Seit den Sechzigern finden wir Leute aus dem Partei-Umfeld, die sich von da ausgehend weiter radikalisiert haben. Teilweise sind Menschen auch aus dem Terrorismus gekommen und zur NPD zurückgekehrt. Das sollte man nicht unterschätzen.
Helfen diese Parteistrukturen nur bei der Vernetzung oder auch bei der Beschaffung von Waffen?
Es ist natürlich so, dass ein NPD-Funktionär an der Schusswaffenbeschaffung für den NSU beteiligt war. Ich gehe aber nicht davon aus, dass die Beschaffung der Waffen über Strukturen der NPD läuft. Es ist eine Szene, wo Waffen massiv verbreitet sind, illegale Waffen ebenso wie legale Waffen. Wir wissen von vielen Aktivisten dieses Lagers, die in Schützenvereinen sind.
Welche Gefahr für rechte Morde gibt es für die Gebiete Brandenburg und Berlin?
Die Risiko ist definitiv gegeben. Wir haben hier ultramilitante Netzwerke. In Berlin sehen wir eine bis heute nicht aufgeklärte Serie von schweren Brandanschlägen bis hin zu Sprengstoffanschlägen in Neukölln. Beim Mord im Fall Burak Bektas wissen wir immer noch nicht, ob dieser rassistisch motiviert war.
In Kassel tötete auch der NSU sein neuntes Opfer. Was hat sich seitdem durch die Ermittlungen in der Szene verändert?

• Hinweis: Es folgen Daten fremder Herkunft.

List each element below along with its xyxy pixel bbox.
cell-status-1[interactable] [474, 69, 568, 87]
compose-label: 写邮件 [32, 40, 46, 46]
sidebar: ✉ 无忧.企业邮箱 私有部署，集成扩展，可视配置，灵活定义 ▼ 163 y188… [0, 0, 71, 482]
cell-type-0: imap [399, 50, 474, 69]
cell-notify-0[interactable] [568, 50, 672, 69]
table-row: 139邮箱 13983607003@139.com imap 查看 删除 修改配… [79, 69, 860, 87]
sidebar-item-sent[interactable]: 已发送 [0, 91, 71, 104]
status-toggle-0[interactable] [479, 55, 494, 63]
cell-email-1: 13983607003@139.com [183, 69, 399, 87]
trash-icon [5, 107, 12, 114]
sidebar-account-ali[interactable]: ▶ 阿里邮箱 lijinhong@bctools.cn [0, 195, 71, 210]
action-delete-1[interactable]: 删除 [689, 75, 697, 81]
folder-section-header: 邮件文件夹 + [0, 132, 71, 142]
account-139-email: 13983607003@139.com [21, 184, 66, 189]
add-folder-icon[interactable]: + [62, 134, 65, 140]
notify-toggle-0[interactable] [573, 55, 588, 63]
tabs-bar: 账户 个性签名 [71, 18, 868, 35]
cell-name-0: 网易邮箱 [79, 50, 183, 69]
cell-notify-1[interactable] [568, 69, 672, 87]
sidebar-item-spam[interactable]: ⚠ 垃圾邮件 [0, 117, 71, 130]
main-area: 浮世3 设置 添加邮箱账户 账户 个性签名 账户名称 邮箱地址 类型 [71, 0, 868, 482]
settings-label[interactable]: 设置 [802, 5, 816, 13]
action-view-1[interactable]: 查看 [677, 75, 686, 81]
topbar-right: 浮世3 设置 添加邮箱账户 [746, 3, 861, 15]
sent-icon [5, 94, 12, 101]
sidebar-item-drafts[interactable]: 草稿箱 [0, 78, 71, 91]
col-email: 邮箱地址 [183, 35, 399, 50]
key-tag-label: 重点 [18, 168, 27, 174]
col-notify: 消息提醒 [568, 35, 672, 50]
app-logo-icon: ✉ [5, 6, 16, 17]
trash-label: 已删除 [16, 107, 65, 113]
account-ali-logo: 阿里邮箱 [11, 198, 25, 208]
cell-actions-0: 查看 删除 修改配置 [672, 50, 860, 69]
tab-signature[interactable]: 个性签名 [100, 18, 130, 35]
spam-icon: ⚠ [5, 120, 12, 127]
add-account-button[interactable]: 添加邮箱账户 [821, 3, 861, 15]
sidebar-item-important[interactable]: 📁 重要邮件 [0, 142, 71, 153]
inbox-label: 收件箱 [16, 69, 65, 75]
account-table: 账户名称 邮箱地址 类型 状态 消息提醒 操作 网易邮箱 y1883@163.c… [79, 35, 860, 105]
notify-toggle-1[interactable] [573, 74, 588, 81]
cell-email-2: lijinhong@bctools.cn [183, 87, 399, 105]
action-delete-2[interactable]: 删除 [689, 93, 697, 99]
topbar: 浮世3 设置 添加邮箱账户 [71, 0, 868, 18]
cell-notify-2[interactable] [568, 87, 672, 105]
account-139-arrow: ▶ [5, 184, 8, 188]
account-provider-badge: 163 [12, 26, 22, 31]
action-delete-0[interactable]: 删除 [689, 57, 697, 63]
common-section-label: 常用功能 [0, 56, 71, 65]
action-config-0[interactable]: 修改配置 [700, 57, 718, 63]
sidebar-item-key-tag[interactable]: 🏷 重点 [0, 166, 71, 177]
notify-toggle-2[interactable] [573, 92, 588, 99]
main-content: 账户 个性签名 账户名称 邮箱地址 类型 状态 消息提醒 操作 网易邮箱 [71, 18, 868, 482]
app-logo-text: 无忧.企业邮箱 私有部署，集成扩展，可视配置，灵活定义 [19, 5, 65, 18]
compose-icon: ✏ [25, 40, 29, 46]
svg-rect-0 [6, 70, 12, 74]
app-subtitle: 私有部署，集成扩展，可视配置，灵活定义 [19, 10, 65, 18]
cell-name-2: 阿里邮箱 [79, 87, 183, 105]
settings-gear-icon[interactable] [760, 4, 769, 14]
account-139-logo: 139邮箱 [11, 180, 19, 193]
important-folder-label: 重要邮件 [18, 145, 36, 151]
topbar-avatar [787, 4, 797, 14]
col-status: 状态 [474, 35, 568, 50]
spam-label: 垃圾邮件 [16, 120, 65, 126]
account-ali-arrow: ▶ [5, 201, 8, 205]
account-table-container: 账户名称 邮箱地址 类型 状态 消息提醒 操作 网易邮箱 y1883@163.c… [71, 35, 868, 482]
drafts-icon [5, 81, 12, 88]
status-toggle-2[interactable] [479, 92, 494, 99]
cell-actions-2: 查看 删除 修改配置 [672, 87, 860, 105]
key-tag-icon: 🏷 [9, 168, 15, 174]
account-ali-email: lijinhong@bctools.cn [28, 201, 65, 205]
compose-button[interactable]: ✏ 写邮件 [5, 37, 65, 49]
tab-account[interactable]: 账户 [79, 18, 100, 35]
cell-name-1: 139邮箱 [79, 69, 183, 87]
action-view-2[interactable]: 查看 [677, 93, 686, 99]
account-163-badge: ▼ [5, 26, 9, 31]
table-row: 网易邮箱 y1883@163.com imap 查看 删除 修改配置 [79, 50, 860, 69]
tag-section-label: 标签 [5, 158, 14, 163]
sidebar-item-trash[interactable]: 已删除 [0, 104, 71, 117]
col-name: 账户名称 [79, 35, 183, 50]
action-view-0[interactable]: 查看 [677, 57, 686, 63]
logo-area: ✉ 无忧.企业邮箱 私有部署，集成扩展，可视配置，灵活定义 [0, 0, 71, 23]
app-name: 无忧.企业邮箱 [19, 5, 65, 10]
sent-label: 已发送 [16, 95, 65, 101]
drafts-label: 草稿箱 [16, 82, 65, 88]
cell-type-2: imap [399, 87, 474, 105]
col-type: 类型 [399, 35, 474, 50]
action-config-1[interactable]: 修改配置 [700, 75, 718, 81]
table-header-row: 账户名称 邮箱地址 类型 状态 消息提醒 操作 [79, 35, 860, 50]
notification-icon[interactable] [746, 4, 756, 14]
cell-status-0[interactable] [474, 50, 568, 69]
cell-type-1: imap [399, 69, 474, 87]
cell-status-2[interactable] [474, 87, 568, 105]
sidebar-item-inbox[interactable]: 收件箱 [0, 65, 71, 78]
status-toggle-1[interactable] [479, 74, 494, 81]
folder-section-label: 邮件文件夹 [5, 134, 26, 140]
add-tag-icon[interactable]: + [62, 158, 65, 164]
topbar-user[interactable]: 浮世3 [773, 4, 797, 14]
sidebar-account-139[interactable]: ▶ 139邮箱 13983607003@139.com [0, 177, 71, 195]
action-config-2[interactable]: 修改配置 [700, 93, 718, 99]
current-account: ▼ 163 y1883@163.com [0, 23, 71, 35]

Die rechtsextreme Szene ist völlig unbeeindruckt von den NSU-Ermittlungen. Das hängt damit zusammen, dass die Generalbundesanwaltschaft von vornherein nur gegen einen sehr engen Personenkreis ernsthaft ermittelt hat. Für alle aus dem näheren und weiteren Umfeld des NSU war das Signal: Ihr müsst euch keine Sorgen machen.
Gucken wir bei Rechtsextremismus zu viel auf den Osten Deutschlands?
Wir gucken vor allem mit dem falschen Blick auf den Osten. Mich persönlich haben die 15 Prozent für die AfD bei der Landtagswahl in Baden-Württemberg deutlich mehr beunruhigt als die fast 25 Prozent in Sachsen-Anhalt. Auch weil Baden-Württemberg eine viel größere politische Bedeutung hat. Zudem wissen wir dass die Region um Süd-Niedersachsen und Nord-Hessen seit vielen Jahrzehnten stark durch rechtsextreme Milieus geprägt ist. Da unterscheidet sich der Westen nicht von der sächsischen Schweiz.